Prompt: Exact copy, pictures excluded: output the lines from the opening of the entries through the line bearing "Cuidadores de perros en".

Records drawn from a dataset
• • •

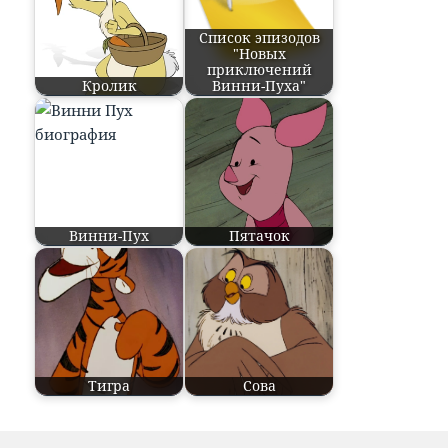
Список эпизодов
"Новых
приключений
Кролик
Винни-Пуха"
Винни-Пух
Пятачок
Тигра
Сова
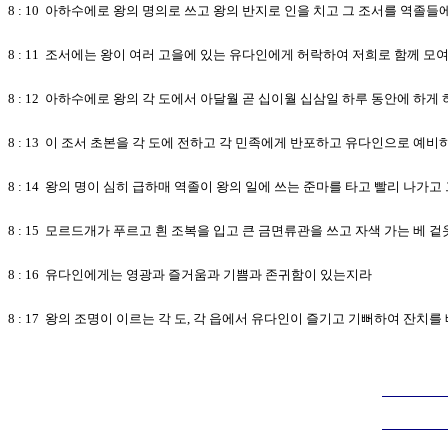
8 : 10 아하수에로 왕의 명의로 쓰고 왕의 반지로 인을 치고 그 조서를 역졸
8 : 11 조서에는 왕이 여러 고을에 있는 유다인에게 허락하여 저희로 함께 
8 : 12 아하수에로 왕의 각 도에서 아달월 곧 십이월 십삼일 하루 동안에 하게
8 : 13 이 조서 초본을 각 도에 전하고 각 민족에게 반포하고 유다인으로 예
8 : 14 왕의 명이 심히 급하매 역졸이 왕의 일에 쓰는 준마를 타고 빨리 나가
8 : 15 모르드개가 푸르고 흰 조복을 입고 큰 금면류관을 쓰고 자색 가는 베
8 : 16 유다인에게는 영광과 즐거움과 기쁨과 존귀함이 있는지라
8 : 17 왕의 조명이 이르는 각 도, 각 읍에서 유다인이 즐기고 기뻐하여 잔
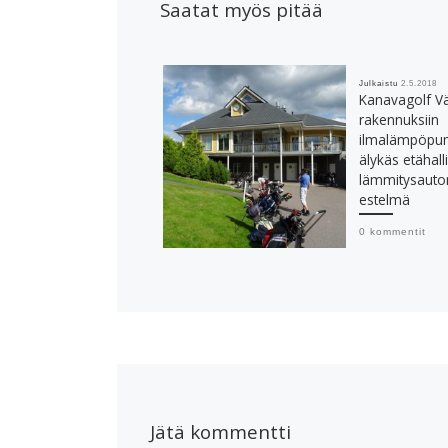
Saatat myös pitää
Julkaistu
2.5.2018
Kanavagolf V
rakennuksiin
ilmalämpöpum
älykäs etähall
lämmitysauto
estelmä
0 kommentit
Jätä kommentti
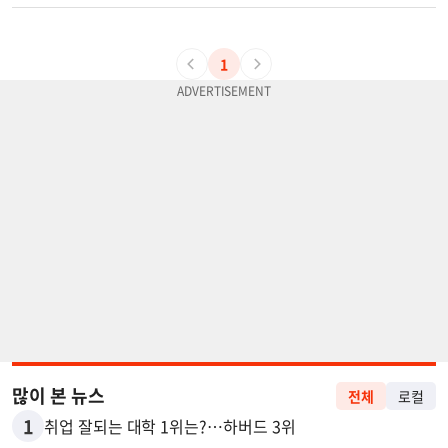
1
많이 본 뉴스
전체
로컬
1
취업 잘되는 대학 1위는?…하버드 3위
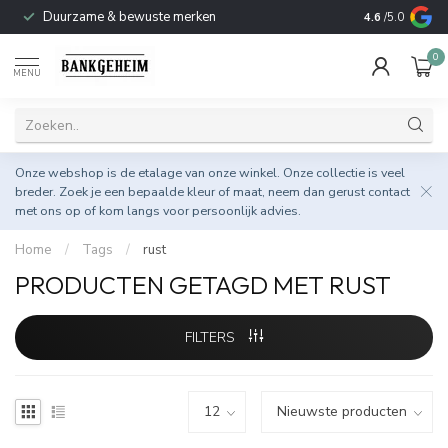
Duurzame & bewuste merken
4.6
/5.0
0
MENU
Onze webshop is de etalage van onze winkel. Onze collectie is veel
breder. Zoek je een bepaalde kleur of maat, neem dan gerust
contact
met ons op
of kom langs voor persoonlijk advies.
Home
/
Tags
/
rust
PRODUCTEN GETAGD MET RUST
FILTERS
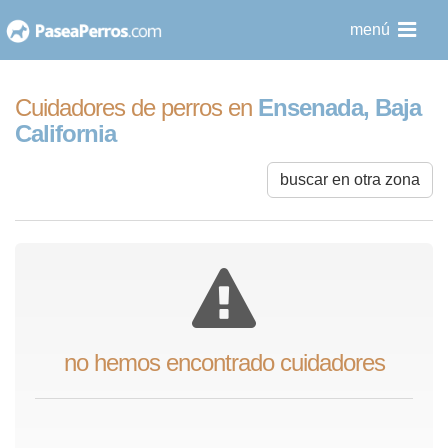
saltar
menú
al
contenido
Cuidadores de perros en
Ensenada, Baja
California
buscar en otra zona
no hemos encontrado cuidadores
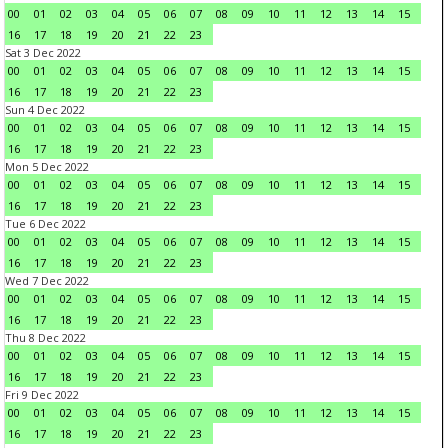
00
01
02
03
04
05
06
07
08
09
10
11
12
13
14
15
16
17
18
19
20
21
22
23
Sat 3 Dec 2022
00
01
02
03
04
05
06
07
08
09
10
11
12
13
14
15
16
17
18
19
20
21
22
23
Sun 4 Dec 2022
00
01
02
03
04
05
06
07
08
09
10
11
12
13
14
15
16
17
18
19
20
21
22
23
Mon 5 Dec 2022
00
01
02
03
04
05
06
07
08
09
10
11
12
13
14
15
16
17
18
19
20
21
22
23
Tue 6 Dec 2022
00
01
02
03
04
05
06
07
08
09
10
11
12
13
14
15
16
17
18
19
20
21
22
23
Wed 7 Dec 2022
00
01
02
03
04
05
06
07
08
09
10
11
12
13
14
15
16
17
18
19
20
21
22
23
Thu 8 Dec 2022
00
01
02
03
04
05
06
07
08
09
10
11
12
13
14
15
16
17
18
19
20
21
22
23
Fri 9 Dec 2022
00
01
02
03
04
05
06
07
08
09
10
11
12
13
14
15
16
17
18
19
20
21
22
23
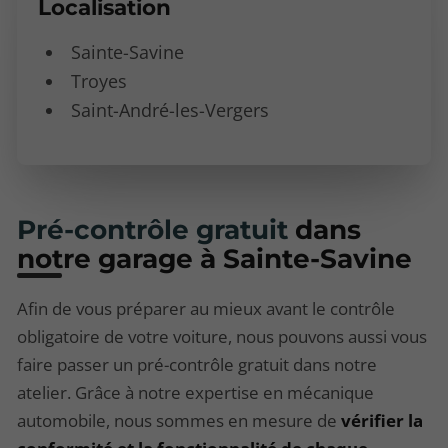
Localisation
Sainte-Savine
Troyes
Saint-André-les-Vergers
Pré-contrôle gratuit
dans
notre garage à Sainte-Savine
Afin de vous préparer au mieux avant le contrôle
obligatoire de votre voiture, nous pouvons aussi vous
faire passer un pré-contrôle gratuit dans notre
atelier. Grâce à notre expertise en mécanique
automobile, nous sommes en mesure de
vérifier la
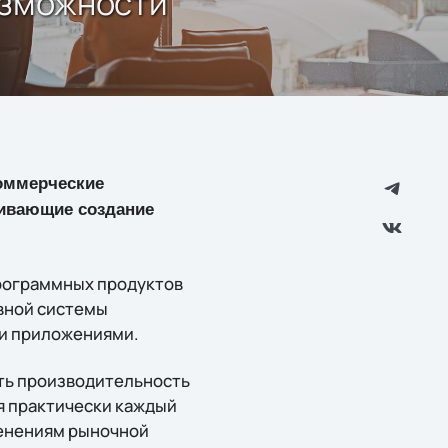
озможности
коммерческие
чивающие создание
рограммных продуктов
ивной системы
и приложениями.
ть производительность
я практически каждый
менениям рыночной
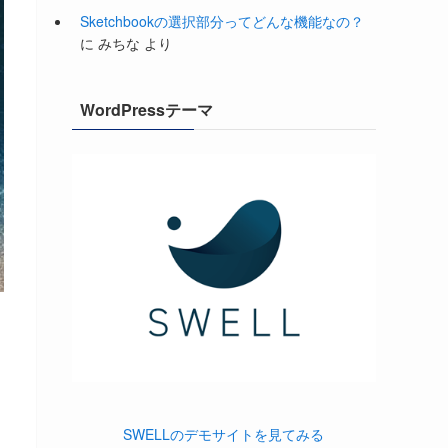
Sketchbookの選択部分ってどんな機能なの？
に
みちな
より
WordPressテーマ
SWELLのデモサイトを見てみる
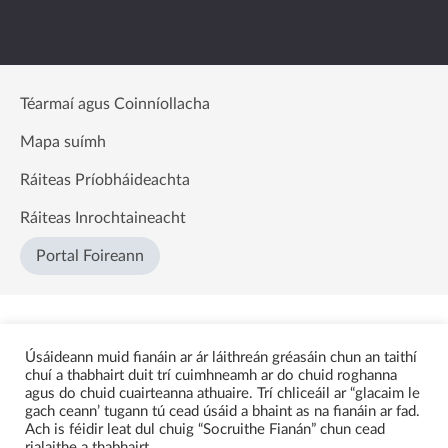
Téarmaí agus Coinníollacha
Mapa suímh
Ráiteas Príobháideachta
Ráiteas Inrochtaineacht
Portal Foireann
Úsáideann muid fianáin ar ár láithreán gréasáin chun an taithí
chuí a thabhairt duit trí cuimhneamh ar do chuid roghanna
agus do chuid cuairteanna athuaire. Trí chliceáil ar “glacaim le
gach ceann’ tugann tú cead úsáid a bhaint as na fianáin ar fad.
Ach is féidir leat dul chuig “Socruithe Fianán” chun cead
rialaithe a thabhairt.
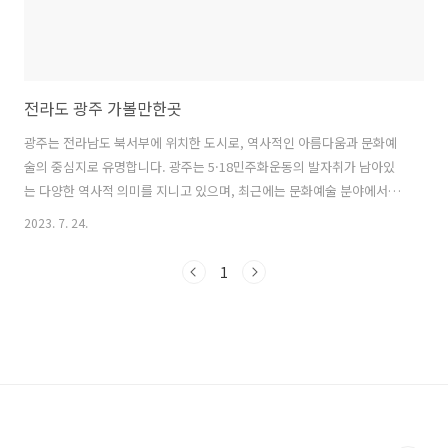
전라도 광주 가볼만한곳
광주는 전라남도 북서부에 위치한 도시로, 역사적인 아름다움과 문화예
술의 중심지로 유명합니다. 광주는 5·18민주화운동의 발자취가 남아있
는 다양한 역사적 의미를 지니고 있으며, 최근에는 문화예술 분야에서도
빠르게 발전하고 있어 많은 관광객들이 찾는 명소로 알려져 있습니다. ◈
2023. 7. 24.
광주 국립 5.18민주묘지 광주 국립 5·18민주묘지는 광주민주화운동 기
간 동안 희생된 수많은 인물들을 기리기 위한 곳입니다. 이곳에서는 역사
1
적인 소중한 가치와 함께 우리나라 독립운동의 정신을 이어받은 5·18의
역사를 되새겨 볼 수 있습니다. ◈ 광주 국립 김대중 소통관 김대중 소통
관은 광주 출신인 독립운동가이자 정치인인 김대중 전 대통령의 삶과 정
치 그리고 뒤통수에 대한 다양한 기록을 전시해 놓은 박물관입니다. 소통
관을 통해 한 ..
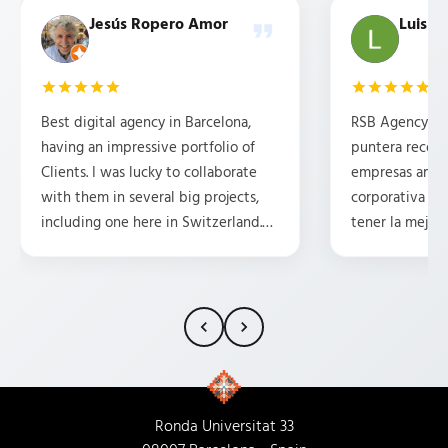
Jesús Ropero Amor
Luis b
Best digital agency in Barcelona,
RSB Agency es 
having an impressive portfolio of
puntera recom
Clients. I was lucky to collaborate
empresas ambi
with them in several big projects,
corporativa y 
including one here in Switzerland.
tener la mejor 
They are professional, friendly,
posicionamient
attentive, and have some great
Tengo la suert
ideas. HIGHLY recommend them.
traducciones p
15 años y, en m
siempre ha pr
rollo, la compr
la profesional
cada trabajado
Ronda Universitat 33
Empresa 100% 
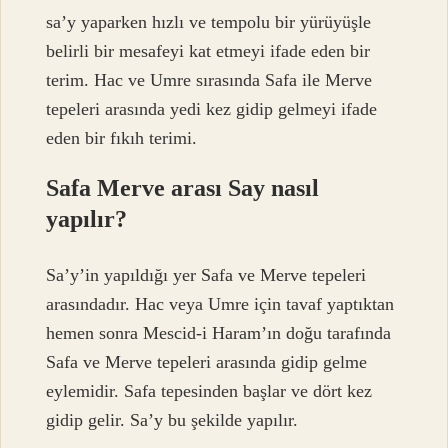
sa’y yaparken hızlı ve tempolu bir yürüyüşle
belirli bir mesafeyi kat etmeyi ifade eden bir
terim. Hac ve Umre sırasında Safa ile Merve
tepeleri arasında yedi kez gidip gelmeyi ifade
eden bir fıkıh terimi.
Safa Merve arası Say nasıl
yapılır?
Sa’y’in yapıldığı yer Safa ve Merve tepeleri
arasındadır. Hac veya Umre için tavaf yaptıktan
hemen sonra Mescid-i Haram’ın doğu tarafında
Safa ve Merve tepeleri arasında gidip gelme
eylemidir. Safa tepesinden başlar ve dört kez
gidip gelir. Sa’y bu şekilde yapılır.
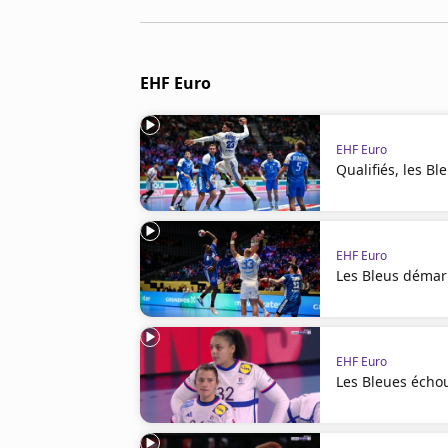
Cookies
Protection des données
Paramétrer mon consentement
EHF Euro
EHF Euro
Qualifiés, les Bl
EHF Euro
Les Bleus démarr
EHF Euro
Les Bleues échou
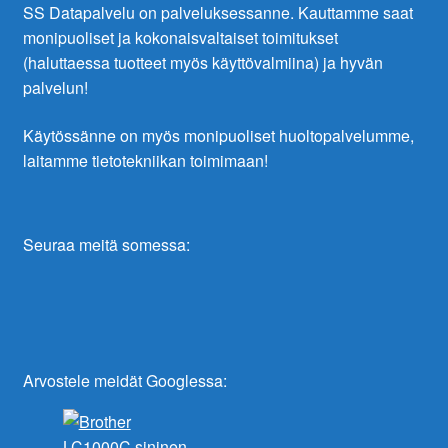
SS Datapalvelu on palveluksessanne. Kauttamme saat
monipuoliset ja kokonaisvaltaiset toimitukset
(haluttaessa tuotteet myös käyttövalmiina) ja hyvän
palvelun!
Käytössänne on myös monipuoliset huoltopalvelumme,
laitamme tietotekniikan toimimaan!
Seuraa meitä somessa:
Arvostele meidät Googlessa:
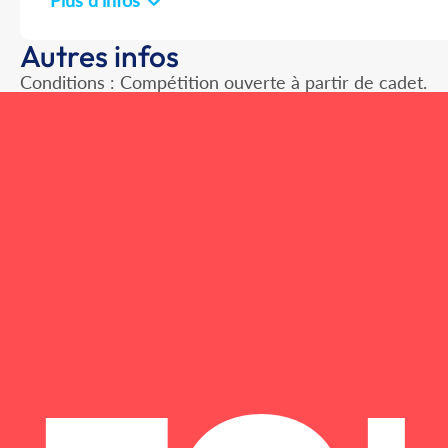
Plus d'infos
Autres infos
Conditions : Compétition ouverte à partir de cadet.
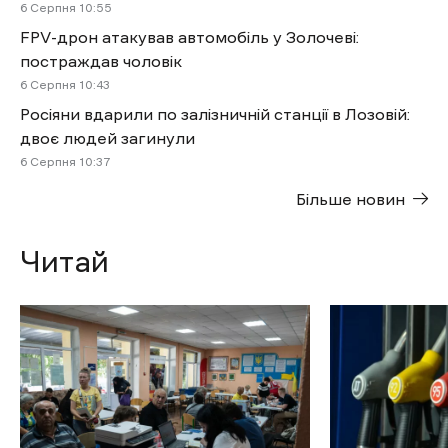
6 Cерпня 10:55
FPV-дрон атакував автомобіль у Золочеві:
постраждав чоловік
6 Cерпня 10:43
Росіяни вдарили по залізничній станції в Лозовій:
двоє людей загинули
6 Cерпня 10:37
Більше новин
Читай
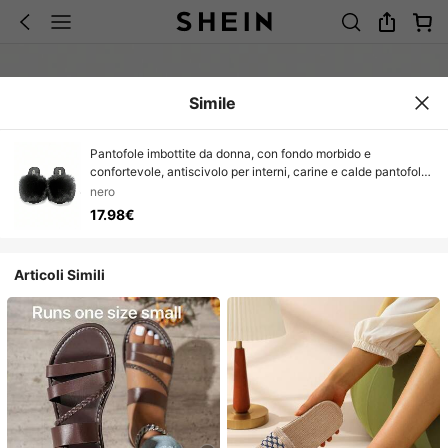
Simile
Pantofole imbottite da donna, con fondo morbido e
confortevole, antiscivolo per interni, carine e calde pantofole
da casa con fodera in pelliccia
nero
17.98€
Articoli Simili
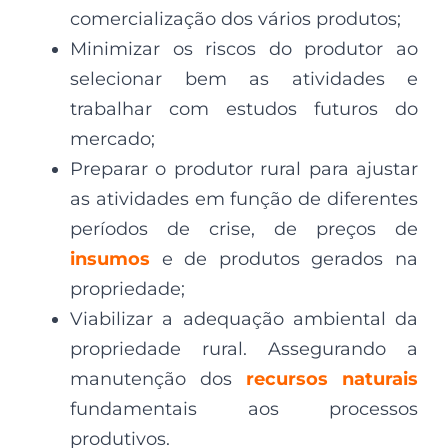
comercialização dos vários produtos;
Minimizar os riscos do produtor ao
selecionar bem as atividades e
trabalhar com estudos futuros do
mercado;
Preparar o produtor rural para ajustar
as atividades em função de diferentes
períodos de crise, de preços de
insumos
e de produtos gerados na
propriedade;
Viabilizar a adequação ambiental da
propriedade rural. Assegurando a
manutenção dos
recursos naturais
fundamentais aos processos
produtivos.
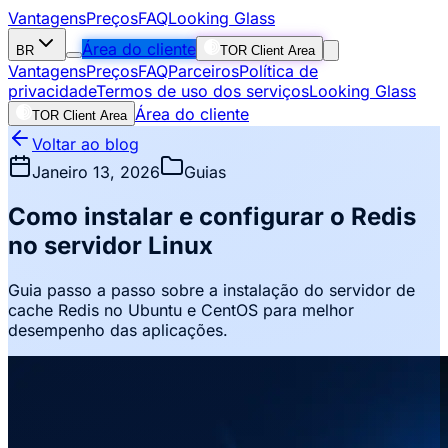
Vantagens
Preços
FAQ
Looking Glass
Área do cliente
BR
TOR Client Area
Vantagens
Preços
FAQ
Parceiros
Política de
privacidade
Termos de uso dos serviços
Looking Glass
Área do cliente
TOR Client Area
Voltar ao blog
Janeiro 13, 2026
Guias
Como instalar e configurar o Redis
no servidor Linux
Guia passo a passo sobre a instalação do servidor de
cache Redis no Ubuntu e CentOS para melhor
desempenho das aplicações.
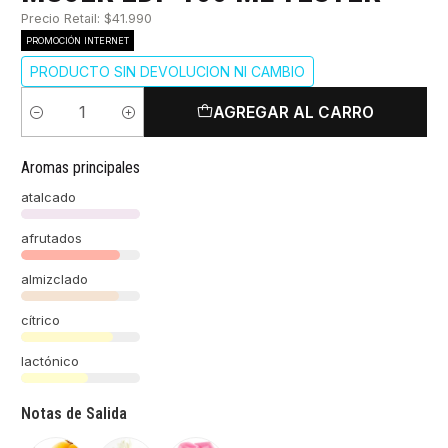
Precio Retail: $41.990
PROMOCIÓN INTERNET
PRODUCTO SIN DEVOLUCION NI CAMBIO
AGREGAR AL CARRO
Cantidad
Aromas principales
atalcado
afrutados
almizclado
cítrico
lactónico
Notas de Salida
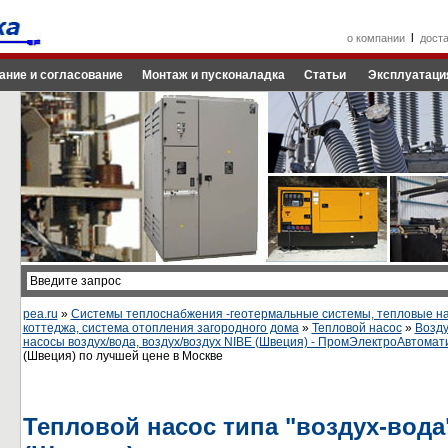
l
о компании
дост
ание и согласование
Монтаж и пусконаладка
Статьи
Эксплуатаци
pea.ru
»
Системы теплоснабжения -геотермальные системы, тепловые на
коттеджа, система отопления загородного дома
»
Тепловой насос
»
Возд
насосы воздух/вода, воздух/воздух NIBE (Швеция) - ПромЭлектроАвтомат
(Швеция) по лучшей цене в Москве
Тепловой насос типа "воздух-вода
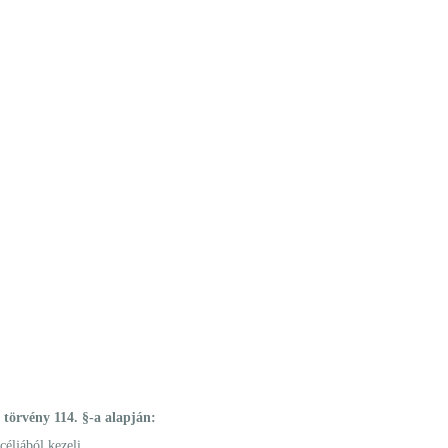
 törvény 114. §-a alapján:
céljából kezeli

• • •

Expected answer:
Список эпизодов
"Новых
приключений
Кролик
Винни-Пуха"
Винни-Пух
Пятачок
Тигра
Сова
8 : 10 아하수에로 왕의 명의로 쓰고 왕의 반지로 인을 치고 그 조서를 역졸
8 : 11 조서에는 왕이 여러 고을에 있는 유다인에게 허락하여 저희로 함께 
8 : 12 아하수에로 왕의 각 도에서 아달월 곧 십이월 십삼일 하루 동안에 하게
8 : 13 이 조서 초본을 각 도에 전하고 각 민족에게 반포하고 유다인으로 예
8 : 14 왕의 명이 심히 급하매 역졸이 왕의 일에 쓰는 준마를 타고 빨리 나가
8 : 15 모르드개가 푸르고 흰 조복을 입고 큰 금면류관을 쓰고 자색 가는 베
8 : 16 유다인에게는 영광과 즐거움과 기쁨과 존귀함이 있는지라
8 : 17 왕의 조명이 이르는 각 도, 각 읍에서 유다인이 즐기고 기뻐하여 잔
Saatat myös pitää
Julkaistu
2.5.2018
Kanavagolf V
rakennuksiin
ilmalämpöpum
älykäs etähall
lämmitysauto
estelmä
0 kommentit
Jätä kommentti
1
많이 본 뉴스
전체
로컬
1
취업 잘되는 대학 1위는?…하버드 3위
Duurzame & bewuste merken
4.6
/5.0
0
MENU
Onze webshop is de etalage van onze winkel. Onze collectie is veel
breder. Zoek je een bepaalde kleur of maat, neem dan gerust
contact
met ons op
of kom langs voor persoonlijk advies.
Home
/
Tags
/
rust
PRODUCTEN GETAGD MET RUST
FILTERS
saltar
menú
al
contenido
Cuidadores de perros en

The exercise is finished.